If we reduce BERTs embeddings from 768 dimensional to 2 dimensional embeddings, the embedding space might look like the following. Let’s say that we pass 100 images through the model, and plot the embedding vector associated with each image. In our current example, each point in the space (embedding space) represents the class label of an image (which is just a word, as far as the model is concerned).

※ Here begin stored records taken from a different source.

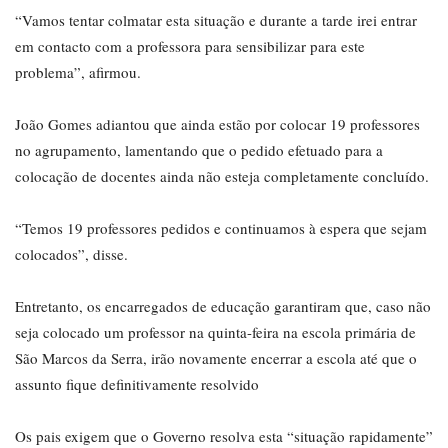
“Vamos tentar colmatar esta situação e durante a tarde irei entrar
em contacto com a professora para sensibilizar para este
problema”, afirmou.
João Gomes adiantou que ainda estão por colocar 19 professores
no agrupamento, lamentando que o pedido efetuado para a
colocação de docentes ainda não esteja completamente concluído.
“Temos 19 professores pedidos e continuamos à espera que sejam
colocados”, disse.
Entretanto, os encarregados de educação garantiram que, caso não
seja colocado um professor na quinta-feira na escola primária de
São Marcos da Serra, irão novamente encerrar a escola até que o
assunto fique definitivamente resolvido
Os pais exigem que o Governo resolva esta “situação rapidamente”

In this example, we can see that all the images of ‘lion’ cluster together quite well, and the same for all the other classes. We can train a model on only cats and lynxes, and lions would still hopefully cluster in the ‘lion’ part of the space, enabling us to classify them, even without having seen a lion before.
Zero Shot Language Models
The primary idea behind the paradigm of zero shot classification with language is to first pre-train a language model (such as BERT) using massive amounts of unlabeled data, enabling the model to learn and recognise patterns in language. We then take this model and fine-tune the model’s parameters using labeled data from the downstream task (target task, for example classification).
BERTs so called ‘general knowledge’ allows the model to generalise well across different language related tasks. In our previous example, we discussed ways we could improve the image classification model using BERT, however there isn’t anything stopping us from using BERT on language-only applications.
BERT is often used for language-only applications, especially text classification. An example of this would be topic classification, in which a model could scan documents (articles, contracts etc.) and label them based on their topic. There are a multitude of tasks that BERT can be used for in the language processing domain. Even automating contract review. [LINK]
Natural Language Inference (NLI)
A specific example of zero shot text classification is natural language inference (NLI). NLI is a popular language processing task in which we wish to develop a model to evaluate whether or not two statements are correlated with each other.
Specifically, we have a statement called the ‘premise’, and a ‘hypothesis’ which is a claim about that prior premise. It is the job of the model to determine whether or not the hypothesis agrees with the truth of the premise. The model will produce the labels ‘entailed’, ‘contradictory’ or ‘neutral’.
This NLI model is built on top of BERT, and is trained to map the relationship between premise and hypothesis. This allows us to perform text classification, easily, with no further training required. As such it is a very generalized zero shot learning technique, as we can classify data without training examples.
General Text Classification
We can apply such an NLI model for classifying any piece of text. In practice, we choose a sequence of arbitrary labels that we wish to classify our text against. For example, we might wish to classify an article against the labels ‘fish’, ‘cats’ or ‘dogs’. In this example, the premise would be the text in the article, and the hypotheses would be each label. We would test each label against the premise (article), and obtain a score for each about how entailed, contradicted or neutral each label is with respect to the article.
Here at Redfield we have developed a zero shot text classification (ZSTC) node for use in Knime. This makes it incredibly easy to connect a bert model selector node to the ZSTC node to classify text against any labels, even without a training phase.
In general, zero shot classification is the use of a machine learning model to perform classification over a set of labels it was not trained on. We have seen that the concept had its inception in computer vision models, but has been extended to language models, as well as multimodal models, and is excellent at classifying unseen classifier labels.